— Try it —
Go through the listing below from the line containing "Mentions légales - (395, 2354)" to its last line, retyping each line exactly and nothing else.

================

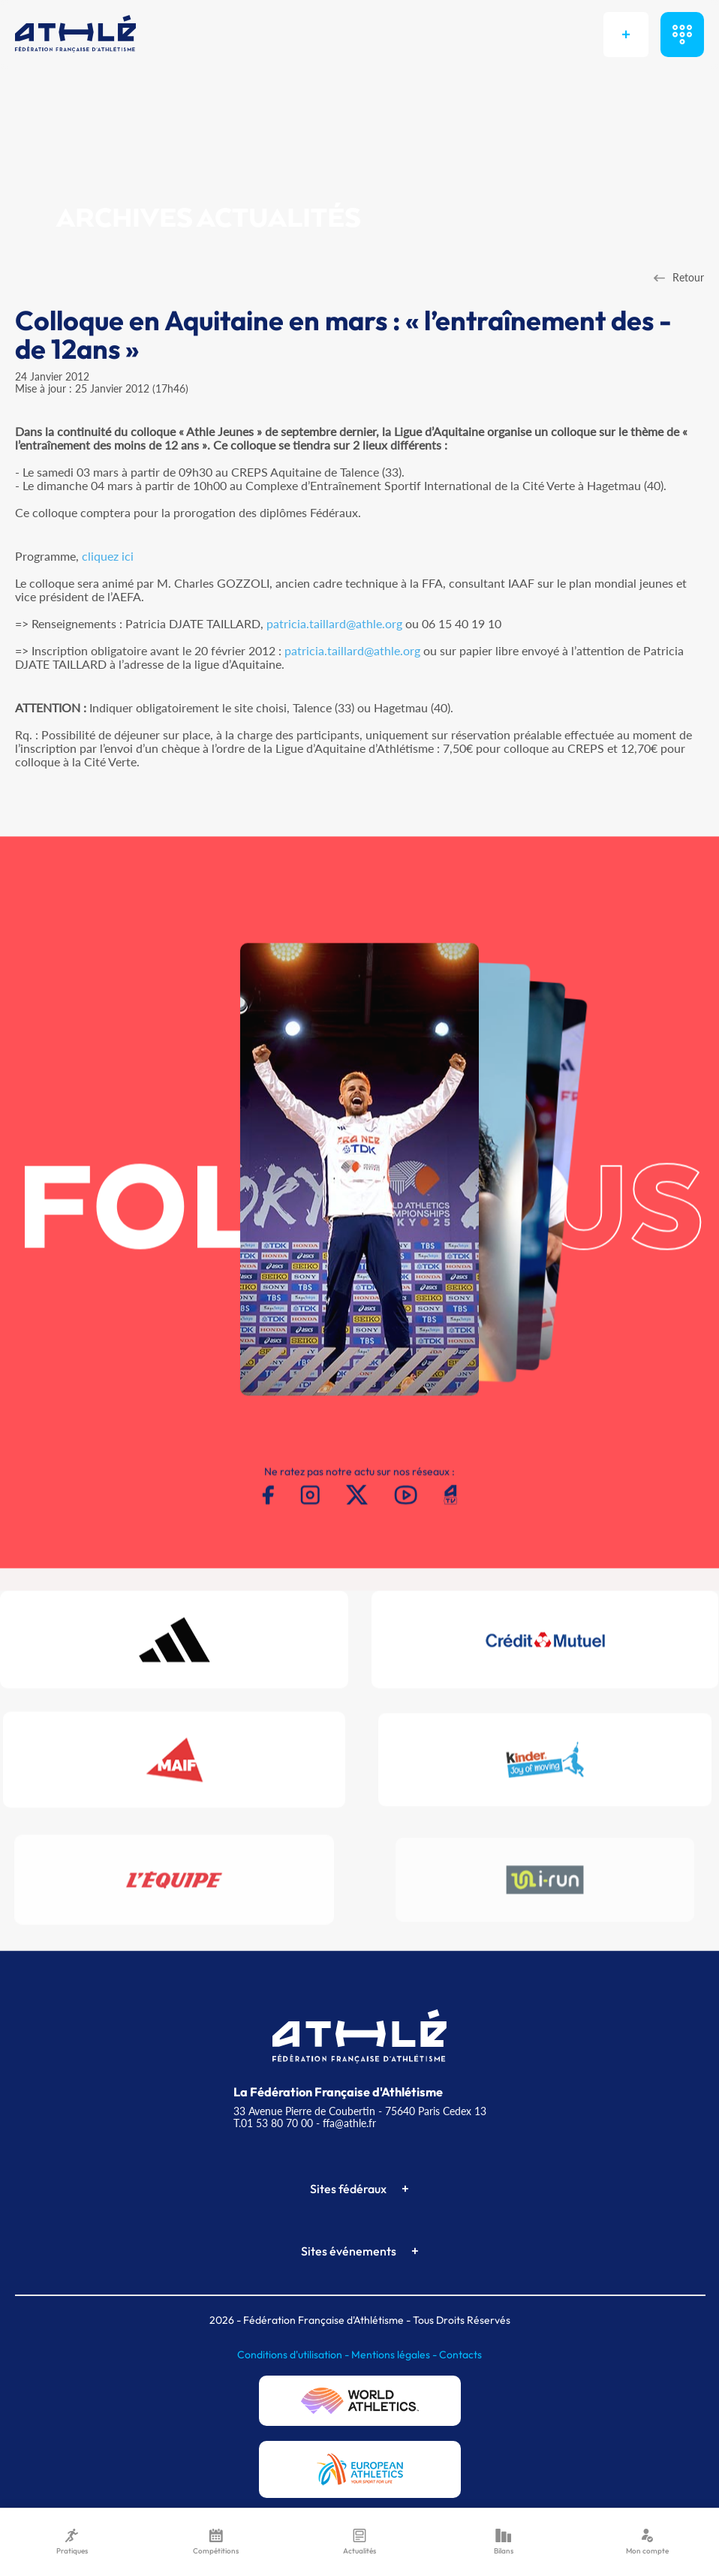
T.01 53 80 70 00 (273, 2123)
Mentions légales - (395, 2354)
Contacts (460, 2354)
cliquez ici (108, 556)
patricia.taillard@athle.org (334, 623)
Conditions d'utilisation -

================

— Output —
Mentions légales - (395, 2354)
Contacts (460, 2354)
cliquez ici (108, 556)
patricia.taillard@athle.org (334, 623)
Conditions d'utilisation -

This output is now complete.